Start of Input material

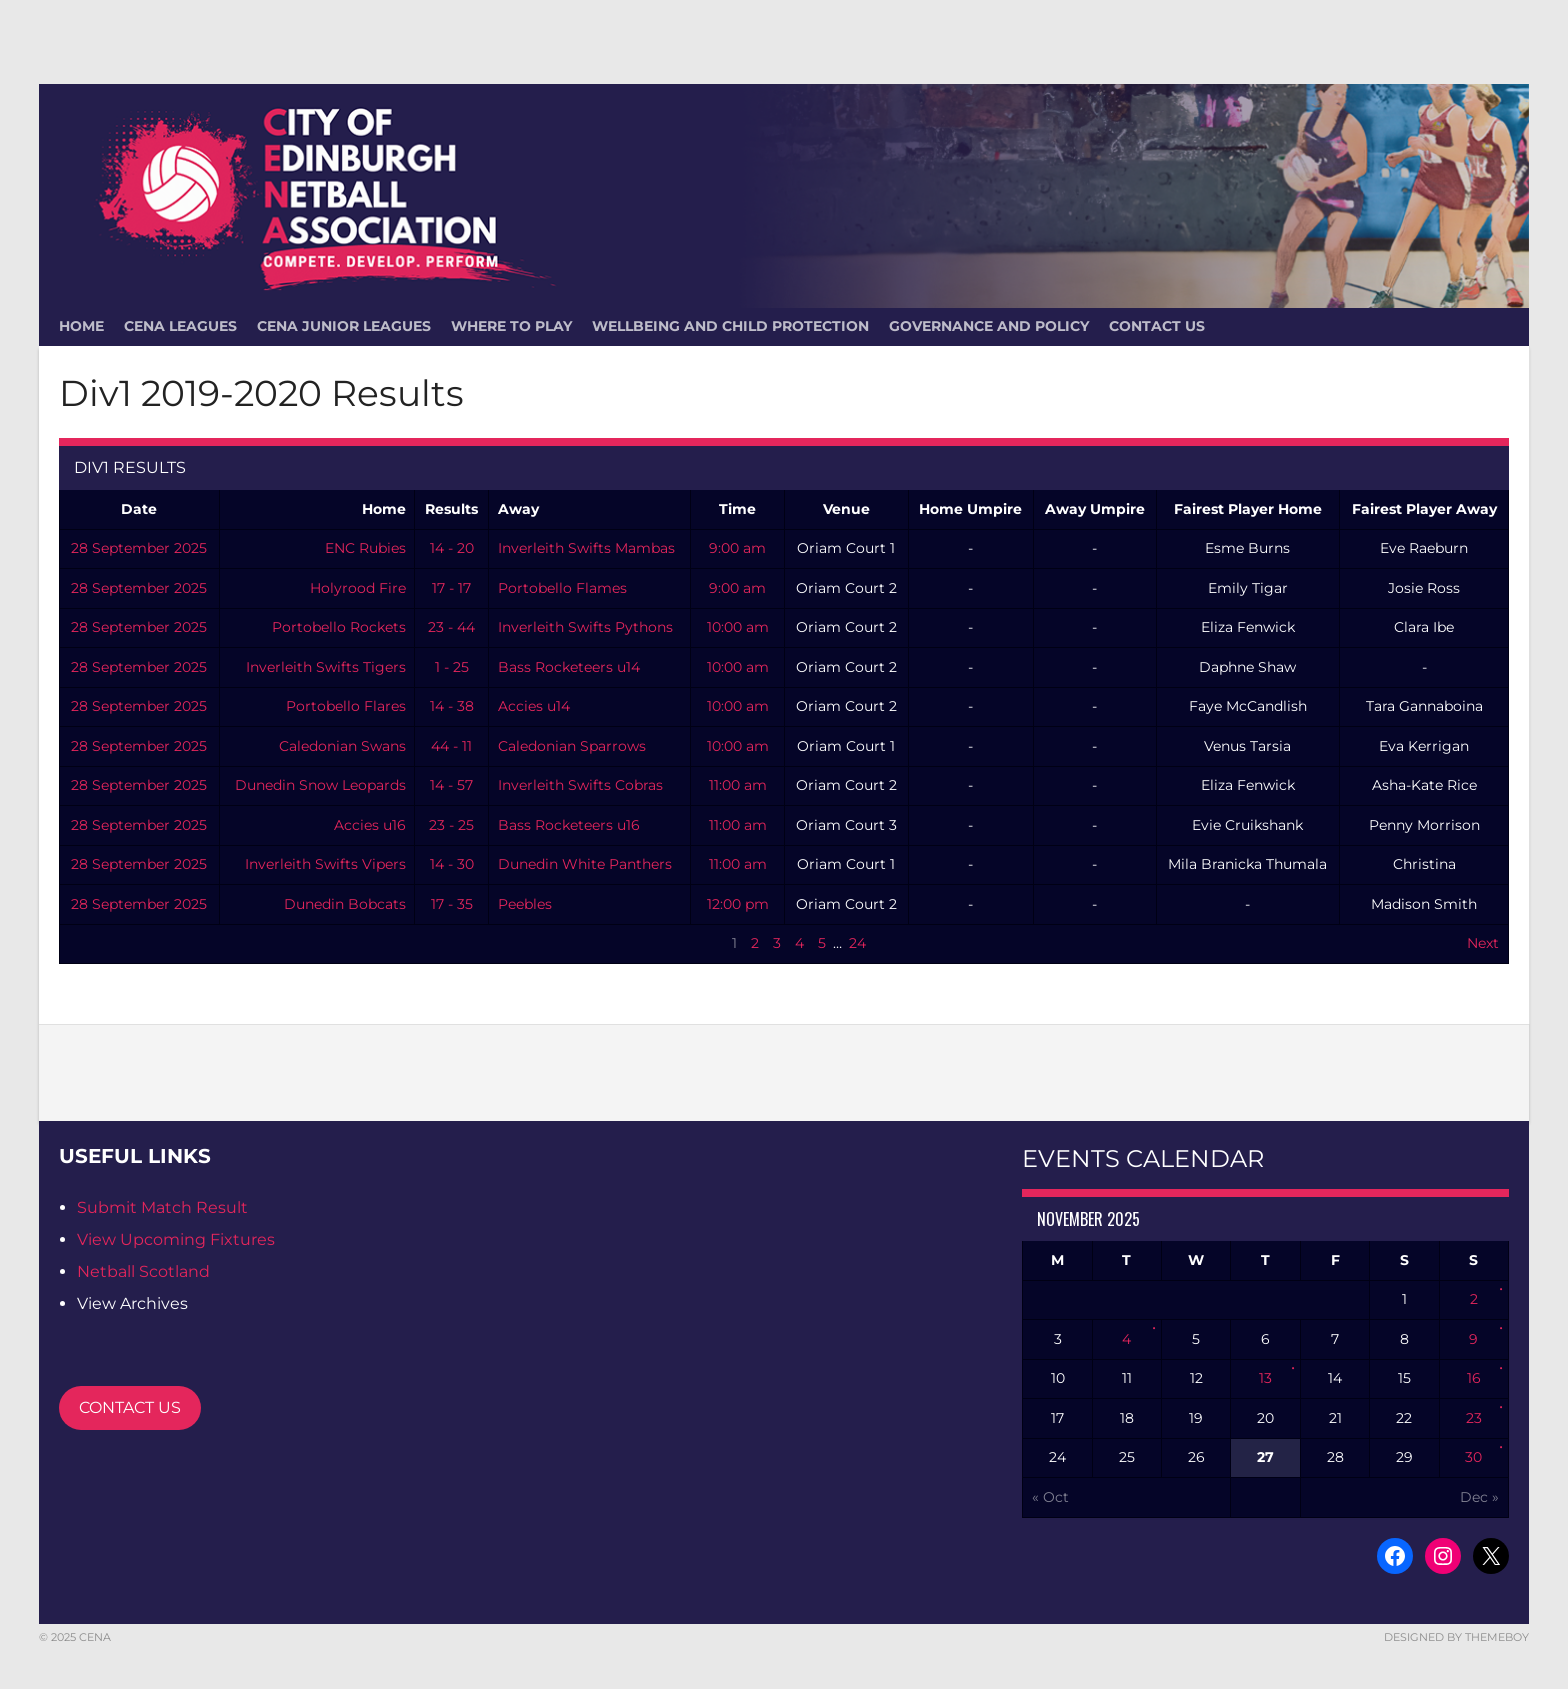 The image size is (1568, 1689). What do you see at coordinates (452, 548) in the screenshot?
I see `14 - 20` at bounding box center [452, 548].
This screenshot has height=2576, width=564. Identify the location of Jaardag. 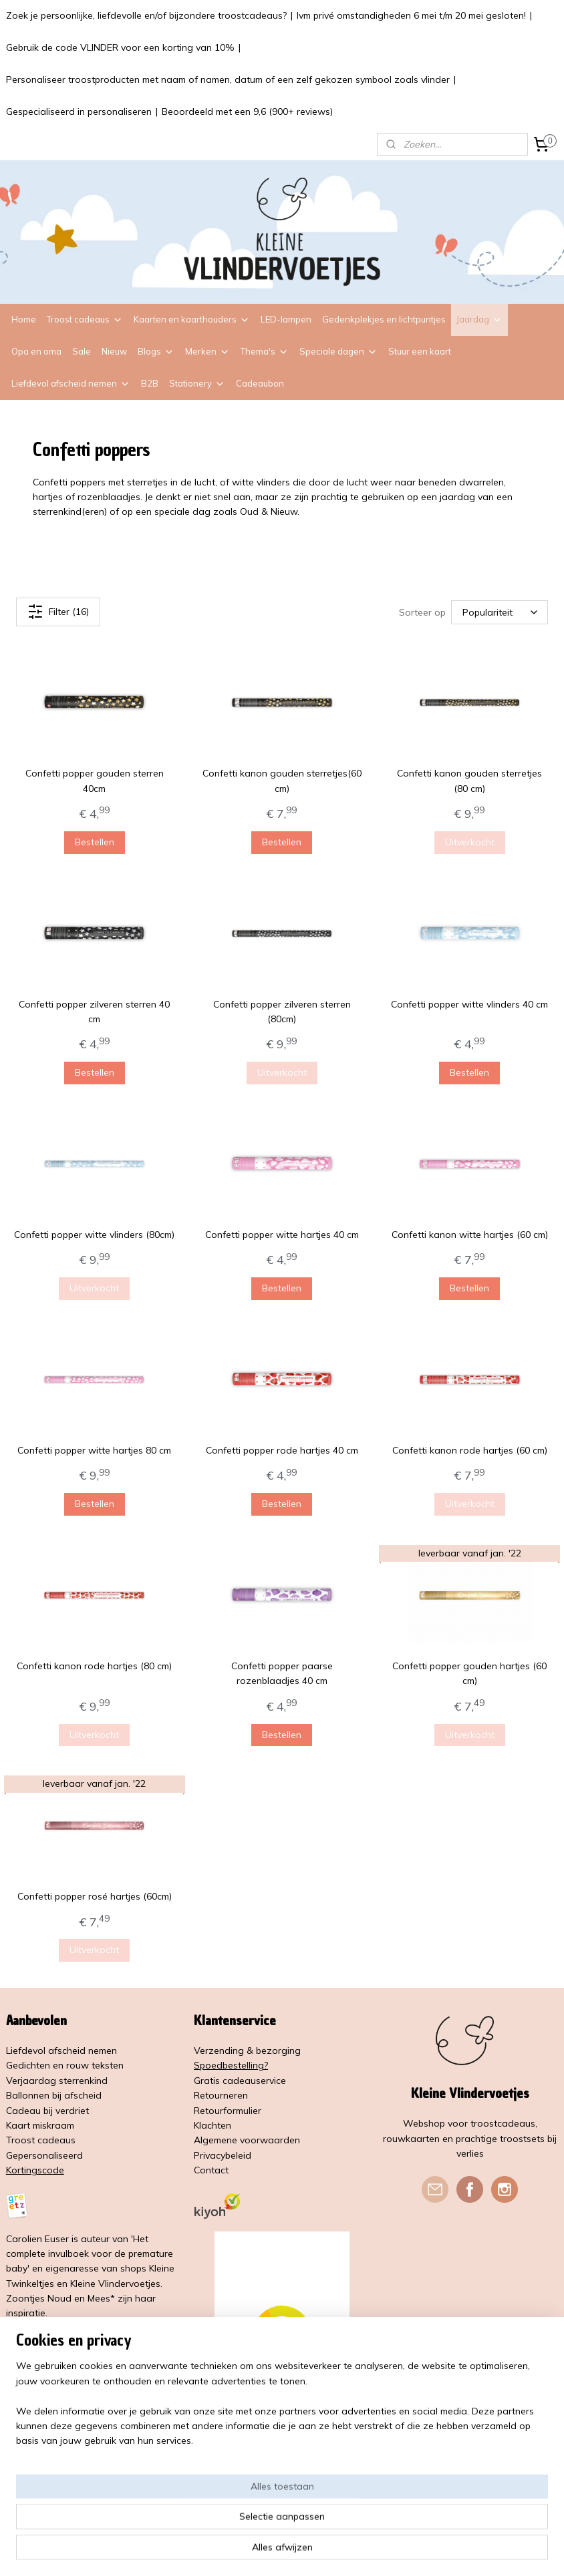
(479, 319).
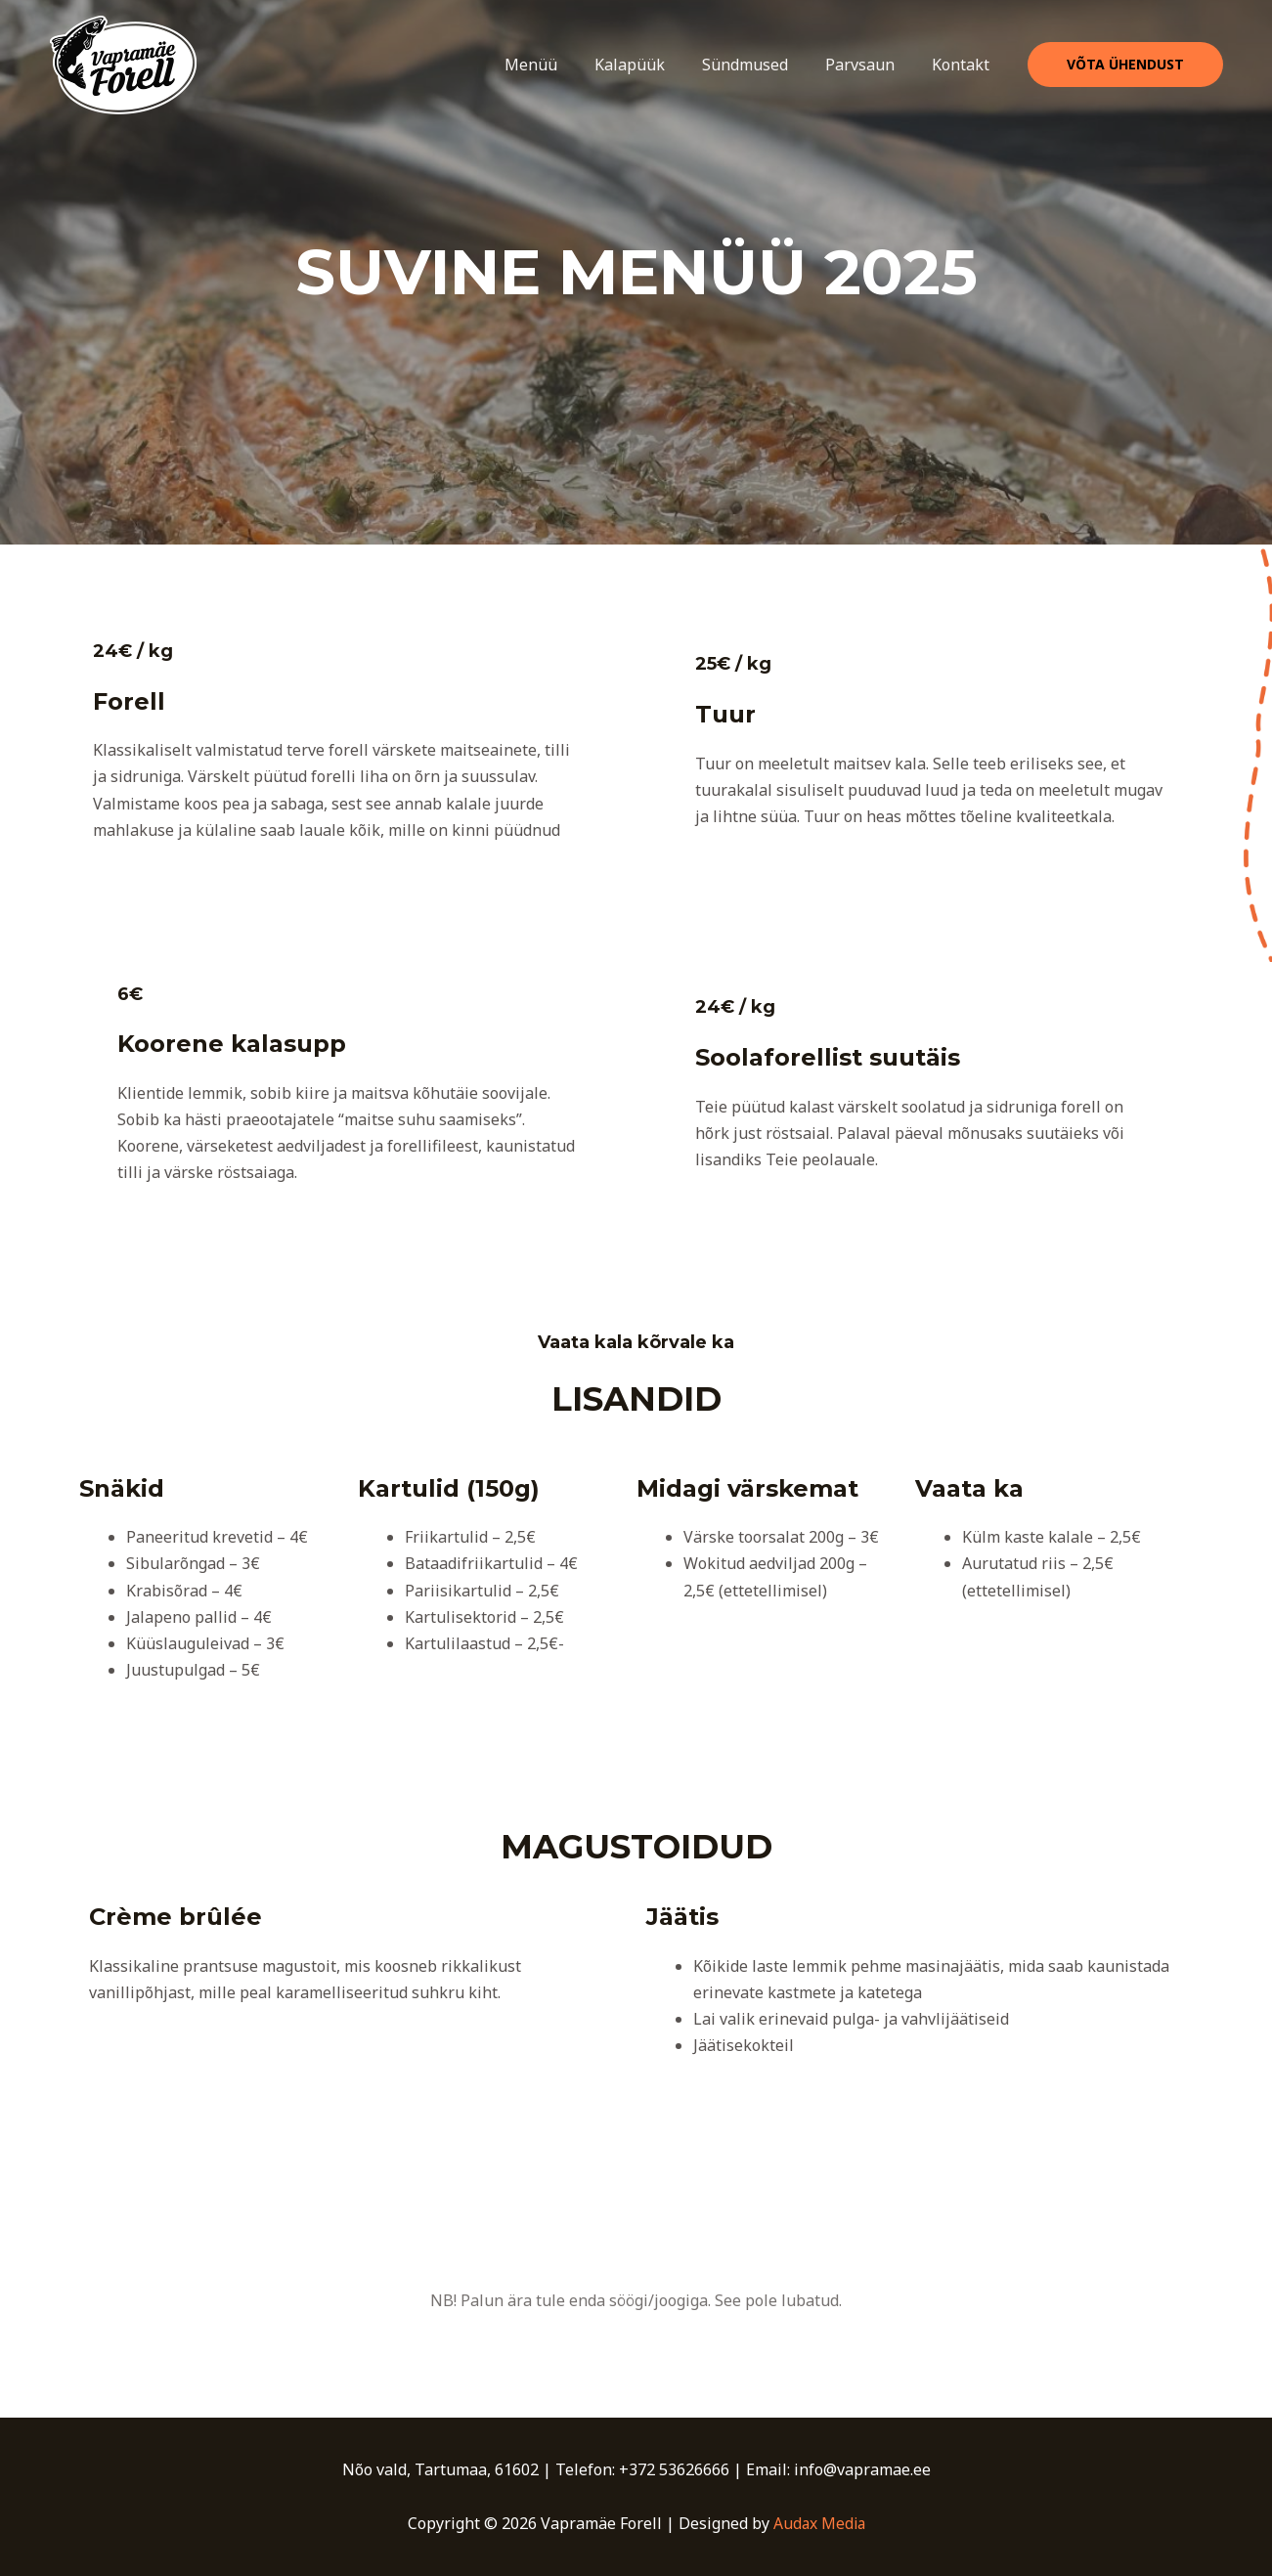 The width and height of the screenshot is (1272, 2576). What do you see at coordinates (650, 64) in the screenshot?
I see `Kalapüük` at bounding box center [650, 64].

End of Input material

About this task >> Return only the lines that start at the line containing "This screenshot has" and finish at the last line of the entries, exactly as written and without pictures.

Solution to this exercise >>
This screenshot has height=2576, width=564. Identify the location of Jaardag. 
(479, 319).
 The width and height of the screenshot is (1272, 2576). What do you see at coordinates (650, 64) in the screenshot?
I see `Kalapüük` at bounding box center [650, 64].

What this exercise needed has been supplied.